1.5/2/sqrt(2)*10^(-77.3/20)/sqrt(160e6/2)*1e9 = 8.09 nV/rtHz If I use that number and put 15.1MHz at -1 dBFS through the thing then fft with 64000 samples, I pretty much get the exact plot shown on the spec sheet.
so, thanks again for the help, although 8.1nV/rtHz seems a bit large; all the data sheet info is consistant.
The poster didn't look at the datasheet. Since the part has a sample and hold at the front end, there is nothing you can do relative to the input to improve the noise figure.
One thing to note about parts with integral sample and holds is they cause a dynamic kick on the circuitry driving them.

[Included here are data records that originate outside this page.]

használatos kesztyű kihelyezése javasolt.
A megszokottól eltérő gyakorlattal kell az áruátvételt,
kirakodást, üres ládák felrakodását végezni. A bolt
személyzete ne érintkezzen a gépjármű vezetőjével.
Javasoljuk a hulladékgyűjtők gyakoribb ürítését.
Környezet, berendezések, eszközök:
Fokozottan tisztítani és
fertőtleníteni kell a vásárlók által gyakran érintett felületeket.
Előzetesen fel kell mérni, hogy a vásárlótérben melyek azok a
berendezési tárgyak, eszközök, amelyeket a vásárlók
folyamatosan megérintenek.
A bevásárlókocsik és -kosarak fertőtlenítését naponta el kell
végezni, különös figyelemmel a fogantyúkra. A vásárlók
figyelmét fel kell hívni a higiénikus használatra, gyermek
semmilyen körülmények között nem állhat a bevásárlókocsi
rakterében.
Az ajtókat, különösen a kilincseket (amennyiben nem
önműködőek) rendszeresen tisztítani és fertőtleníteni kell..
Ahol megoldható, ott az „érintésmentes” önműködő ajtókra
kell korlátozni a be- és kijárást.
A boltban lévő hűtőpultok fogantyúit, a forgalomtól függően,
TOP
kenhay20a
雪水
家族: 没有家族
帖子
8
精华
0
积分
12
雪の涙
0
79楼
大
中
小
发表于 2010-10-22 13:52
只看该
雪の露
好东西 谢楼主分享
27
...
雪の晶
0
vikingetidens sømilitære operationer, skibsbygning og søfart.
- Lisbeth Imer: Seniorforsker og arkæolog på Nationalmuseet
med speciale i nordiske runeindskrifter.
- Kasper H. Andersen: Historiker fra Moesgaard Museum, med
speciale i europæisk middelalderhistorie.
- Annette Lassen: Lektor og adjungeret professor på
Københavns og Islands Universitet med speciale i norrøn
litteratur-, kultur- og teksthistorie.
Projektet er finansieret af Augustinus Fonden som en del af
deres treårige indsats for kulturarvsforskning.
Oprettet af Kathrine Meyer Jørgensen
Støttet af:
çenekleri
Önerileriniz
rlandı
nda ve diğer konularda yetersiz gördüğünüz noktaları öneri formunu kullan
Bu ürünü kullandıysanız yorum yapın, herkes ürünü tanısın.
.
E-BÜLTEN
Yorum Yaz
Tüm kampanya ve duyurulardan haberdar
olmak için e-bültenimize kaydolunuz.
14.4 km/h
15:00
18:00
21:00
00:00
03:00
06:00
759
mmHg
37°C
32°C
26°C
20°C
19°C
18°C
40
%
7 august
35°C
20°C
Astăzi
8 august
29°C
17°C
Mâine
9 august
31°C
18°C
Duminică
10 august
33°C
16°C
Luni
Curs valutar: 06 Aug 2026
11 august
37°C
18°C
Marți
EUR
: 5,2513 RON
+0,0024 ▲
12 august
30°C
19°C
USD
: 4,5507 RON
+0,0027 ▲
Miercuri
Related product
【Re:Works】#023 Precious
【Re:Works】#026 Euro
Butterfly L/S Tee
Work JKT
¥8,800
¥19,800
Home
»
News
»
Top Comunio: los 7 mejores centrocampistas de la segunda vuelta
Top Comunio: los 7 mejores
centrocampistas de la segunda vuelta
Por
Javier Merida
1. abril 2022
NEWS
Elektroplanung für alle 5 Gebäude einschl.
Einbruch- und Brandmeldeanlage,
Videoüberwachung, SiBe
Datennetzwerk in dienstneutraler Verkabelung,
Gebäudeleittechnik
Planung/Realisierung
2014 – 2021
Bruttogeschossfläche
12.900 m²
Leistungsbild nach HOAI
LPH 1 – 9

This can effect the accuracy of the ADC. One semi I worked at used a freakin' expensive Comlinear op amp to drive a cheap ADC because that provided the best performance.
It would be a good idea to sniff the inputs to the ADC and see if there is noise on them synchronous to the sampling clock.
If you meant me, as "The poster didn't look at the datasheet."; I did look at the data sheet and found it was in terms that did not directly relate to what I was doing. Thus I asked for help here, hoping someone had already experience with this part, apparently no one has experience with this part, but I did get help to convert the data sheet to numbers I need.
For what it's worth, the input noise density does appear to be around 8.3 nV/rtHz. When used to simulate a sample system, the performance does fairly closely match the plot of 15.1 MHz which used 64k packet length and the plot's noise floor approx -115 dBFS. Interestingly, increasing the packet length does improve that number, but only out to around 400k to
500k. When that many packets are averaged together the aperture jitter starts to 'appear' and cannot be removed. Aperture jitter causes a sharp rise in the density function at the high end, a k*f^a function, where k and a are determined by the packet length, and of course the aperture jitter. At 90% of Nyquist, 70MHz, jitter seems to be a constant relating to aperture jitter.